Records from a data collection
......
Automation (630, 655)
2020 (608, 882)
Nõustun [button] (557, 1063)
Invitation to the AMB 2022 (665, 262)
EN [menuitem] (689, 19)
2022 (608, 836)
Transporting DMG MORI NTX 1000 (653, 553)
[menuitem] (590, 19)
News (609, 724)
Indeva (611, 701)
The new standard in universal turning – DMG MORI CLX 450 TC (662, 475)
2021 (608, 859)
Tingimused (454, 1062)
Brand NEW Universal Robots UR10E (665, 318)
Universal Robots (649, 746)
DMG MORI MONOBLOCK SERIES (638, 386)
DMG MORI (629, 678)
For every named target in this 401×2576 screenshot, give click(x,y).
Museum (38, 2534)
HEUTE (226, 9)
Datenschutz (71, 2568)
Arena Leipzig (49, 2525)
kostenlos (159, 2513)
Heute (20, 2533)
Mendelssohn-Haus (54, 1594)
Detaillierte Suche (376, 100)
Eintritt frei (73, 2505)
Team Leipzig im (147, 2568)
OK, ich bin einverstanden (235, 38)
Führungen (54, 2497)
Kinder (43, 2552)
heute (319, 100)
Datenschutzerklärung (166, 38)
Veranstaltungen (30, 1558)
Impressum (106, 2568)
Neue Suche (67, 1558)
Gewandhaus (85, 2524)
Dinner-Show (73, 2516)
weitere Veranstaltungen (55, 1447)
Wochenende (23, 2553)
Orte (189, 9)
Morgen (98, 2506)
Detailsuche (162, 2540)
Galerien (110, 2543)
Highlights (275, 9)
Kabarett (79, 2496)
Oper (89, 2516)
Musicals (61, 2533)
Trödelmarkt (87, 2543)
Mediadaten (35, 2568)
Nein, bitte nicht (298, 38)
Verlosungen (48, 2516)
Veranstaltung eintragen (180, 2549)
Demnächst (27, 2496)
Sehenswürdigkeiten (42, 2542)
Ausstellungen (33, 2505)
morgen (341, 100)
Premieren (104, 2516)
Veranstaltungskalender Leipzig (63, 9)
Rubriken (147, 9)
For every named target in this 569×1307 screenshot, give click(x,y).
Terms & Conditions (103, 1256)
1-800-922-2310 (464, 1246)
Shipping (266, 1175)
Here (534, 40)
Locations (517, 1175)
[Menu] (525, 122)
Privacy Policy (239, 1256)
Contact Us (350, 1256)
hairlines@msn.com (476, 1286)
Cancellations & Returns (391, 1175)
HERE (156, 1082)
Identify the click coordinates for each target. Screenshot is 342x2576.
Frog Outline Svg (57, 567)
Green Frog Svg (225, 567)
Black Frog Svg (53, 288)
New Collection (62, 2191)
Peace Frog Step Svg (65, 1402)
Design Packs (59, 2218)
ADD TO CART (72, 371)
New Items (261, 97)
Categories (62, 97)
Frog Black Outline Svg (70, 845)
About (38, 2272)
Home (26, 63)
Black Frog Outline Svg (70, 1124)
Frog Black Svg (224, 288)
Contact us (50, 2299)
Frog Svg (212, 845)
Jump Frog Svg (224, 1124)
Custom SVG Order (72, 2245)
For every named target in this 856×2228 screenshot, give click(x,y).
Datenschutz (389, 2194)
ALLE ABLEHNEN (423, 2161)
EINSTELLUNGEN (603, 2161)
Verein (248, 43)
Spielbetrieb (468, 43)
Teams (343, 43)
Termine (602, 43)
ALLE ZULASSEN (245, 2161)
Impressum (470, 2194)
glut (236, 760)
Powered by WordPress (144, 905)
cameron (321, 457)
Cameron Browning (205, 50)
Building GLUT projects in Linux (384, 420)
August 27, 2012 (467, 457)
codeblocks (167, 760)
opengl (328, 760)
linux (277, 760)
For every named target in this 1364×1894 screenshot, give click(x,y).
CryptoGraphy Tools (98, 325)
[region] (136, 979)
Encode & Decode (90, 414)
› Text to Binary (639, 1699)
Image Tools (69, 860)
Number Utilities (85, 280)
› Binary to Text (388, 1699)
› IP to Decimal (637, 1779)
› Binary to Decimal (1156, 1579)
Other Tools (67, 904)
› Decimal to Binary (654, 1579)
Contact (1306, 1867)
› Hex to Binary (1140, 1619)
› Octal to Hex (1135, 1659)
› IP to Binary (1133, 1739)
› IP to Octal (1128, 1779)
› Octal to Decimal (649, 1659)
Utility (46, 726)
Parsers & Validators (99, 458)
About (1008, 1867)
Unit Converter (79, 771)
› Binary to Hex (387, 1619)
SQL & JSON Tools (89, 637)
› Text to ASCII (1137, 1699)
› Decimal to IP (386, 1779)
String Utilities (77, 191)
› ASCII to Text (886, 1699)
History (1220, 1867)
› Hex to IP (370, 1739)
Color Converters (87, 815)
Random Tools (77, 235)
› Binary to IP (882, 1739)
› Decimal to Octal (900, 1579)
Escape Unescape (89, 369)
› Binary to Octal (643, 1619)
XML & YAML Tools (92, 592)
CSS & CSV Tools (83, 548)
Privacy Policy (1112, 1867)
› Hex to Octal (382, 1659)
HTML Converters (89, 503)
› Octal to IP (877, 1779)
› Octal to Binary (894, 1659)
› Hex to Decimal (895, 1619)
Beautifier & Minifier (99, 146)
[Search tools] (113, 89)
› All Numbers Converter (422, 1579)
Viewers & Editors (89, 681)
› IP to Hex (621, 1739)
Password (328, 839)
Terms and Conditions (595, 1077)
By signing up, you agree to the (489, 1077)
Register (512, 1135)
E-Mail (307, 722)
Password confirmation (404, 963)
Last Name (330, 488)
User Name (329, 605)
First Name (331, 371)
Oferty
......
# About this task:
Each record above needs to be given again exactly as written.

# Task output:
Automation (630, 655)
2020 (608, 882)
Nõustun [button] (557, 1063)
Invitation to the AMB 2022 (665, 262)
EN [menuitem] (689, 19)
2022 (608, 836)
Transporting DMG MORI NTX 1000 (653, 553)
[menuitem] (590, 19)
News (609, 724)
Indeva (611, 701)
The new standard in universal turning – DMG MORI CLX 450 TC (662, 475)
2021 (608, 859)
Tingimused (454, 1062)
Brand NEW Universal Robots UR10E (665, 318)
Universal Robots (649, 746)
DMG MORI MONOBLOCK SERIES (638, 386)
DMG MORI (629, 678)
For every named target in this 401×2576 screenshot, give click(x,y).
Museum (38, 2534)
HEUTE (226, 9)
Datenschutz (71, 2568)
Arena Leipzig (49, 2525)
kostenlos (159, 2513)
Heute (20, 2533)
Mendelssohn-Haus (54, 1594)
Detaillierte Suche (376, 100)
Eintritt frei (73, 2505)
Team Leipzig im (147, 2568)
OK, ich bin einverstanden (235, 38)
Führungen (54, 2497)
Kinder (43, 2552)
heute (319, 100)
Datenschutzerklärung (166, 38)
Veranstaltungen (30, 1558)
Impressum (106, 2568)
Neue Suche (67, 1558)
Gewandhaus (85, 2524)
Dinner-Show (73, 2516)
weitere Veranstaltungen (55, 1447)
Wochenende (23, 2553)
Orte (189, 9)
Morgen (98, 2506)
Detailsuche (162, 2540)
Galerien (110, 2543)
Highlights (275, 9)
Kabarett (79, 2496)
Oper (89, 2516)
Musicals (61, 2533)
Trödelmarkt (87, 2543)
Mediadaten (35, 2568)
Nein, bitte nicht (298, 38)
Verlosungen (48, 2516)
Veranstaltung eintragen (180, 2549)
Demnächst (27, 2496)
Sehenswürdigkeiten (42, 2542)
Ausstellungen (33, 2505)
morgen (341, 100)
Premieren (104, 2516)
Veranstaltungskalender Leipzig (63, 9)
Rubriken (147, 9)
For every named target in this 569×1307 screenshot, give click(x,y).
Terms & Conditions (103, 1256)
1-800-922-2310 (464, 1246)
Shipping (266, 1175)
Here (534, 40)
Locations (517, 1175)
[Menu] (525, 122)
Privacy Policy (239, 1256)
Contact Us (350, 1256)
hairlines@msn.com (476, 1286)
Cancellations & Returns (391, 1175)
HERE (156, 1082)
Identify the click coordinates for each target. Screenshot is 342x2576.
Frog Outline Svg (57, 567)
Green Frog Svg (225, 567)
Black Frog Svg (53, 288)
New Collection (62, 2191)
Peace Frog Step Svg (65, 1402)
Design Packs (59, 2218)
ADD TO CART (72, 371)
New Items (261, 97)
Categories (62, 97)
Frog Black Outline Svg (70, 845)
About (38, 2272)
Home (26, 63)
Black Frog Outline Svg (70, 1124)
Frog Black Svg (224, 288)
Contact us (50, 2299)
Frog Svg (212, 845)
Jump Frog Svg (224, 1124)
Custom SVG Order (72, 2245)
For every named target in this 856×2228 screenshot, give click(x,y).
Datenschutz (389, 2194)
ALLE ABLEHNEN (423, 2161)
EINSTELLUNGEN (603, 2161)
Verein (248, 43)
Spielbetrieb (468, 43)
Teams (343, 43)
Termine (602, 43)
ALLE ZULASSEN (245, 2161)
Impressum (470, 2194)
glut (236, 760)
Powered by WordPress (144, 905)
cameron (321, 457)
Cameron Browning (205, 50)
Building GLUT projects in Linux (384, 420)
August 27, 2012 (467, 457)
codeblocks (167, 760)
opengl (328, 760)
linux (277, 760)
For every named target in this 1364×1894 screenshot, give click(x,y).
CryptoGraphy Tools (98, 325)
[region] (136, 979)
Encode & Decode (90, 414)
› Text to Binary (639, 1699)
Image Tools (69, 860)
Number Utilities (85, 280)
› Binary to Text (388, 1699)
› IP to Decimal (637, 1779)
› Binary to Decimal (1156, 1579)
Other Tools (67, 904)
› Decimal to Binary (654, 1579)
Contact (1306, 1867)
› Hex to Binary (1140, 1619)
› Octal to Hex (1135, 1659)
› IP to Binary (1133, 1739)
› IP to Octal (1128, 1779)
› Octal to Decimal (649, 1659)
Utility (46, 726)
Parsers & Validators (99, 458)
About (1008, 1867)
Unit Converter (79, 771)
› Binary to Hex (387, 1619)
SQL & JSON Tools (89, 637)
› Text to ASCII (1137, 1699)
› Decimal to IP (386, 1779)
String Utilities (77, 191)
› ASCII to Text (886, 1699)
History (1220, 1867)
› Hex to IP (370, 1739)
Color Converters (87, 815)
Random Tools (77, 235)
› Binary to IP (882, 1739)
› Decimal to Octal (900, 1579)
Escape Unescape (89, 369)
› Binary to Octal (643, 1619)
XML & YAML Tools (92, 592)
CSS & CSV Tools (83, 548)
Privacy Policy (1112, 1867)
› Hex to Octal (382, 1659)
HTML Converters (89, 503)
› Octal to IP (877, 1779)
› Octal to Binary (894, 1659)
› Hex to Decimal (895, 1619)
Beautifier & Minifier (99, 146)
[Search tools] (113, 89)
› All Numbers Converter (422, 1579)
Viewers & Editors (89, 681)
› IP to Hex (621, 1739)
Password (328, 839)
Terms and Conditions (595, 1077)
By signing up, you agree to the (489, 1077)
Register (512, 1135)
E-Mail (307, 722)
Password confirmation (404, 963)
Last Name (330, 488)
User Name (329, 605)
First Name (331, 371)
Oferty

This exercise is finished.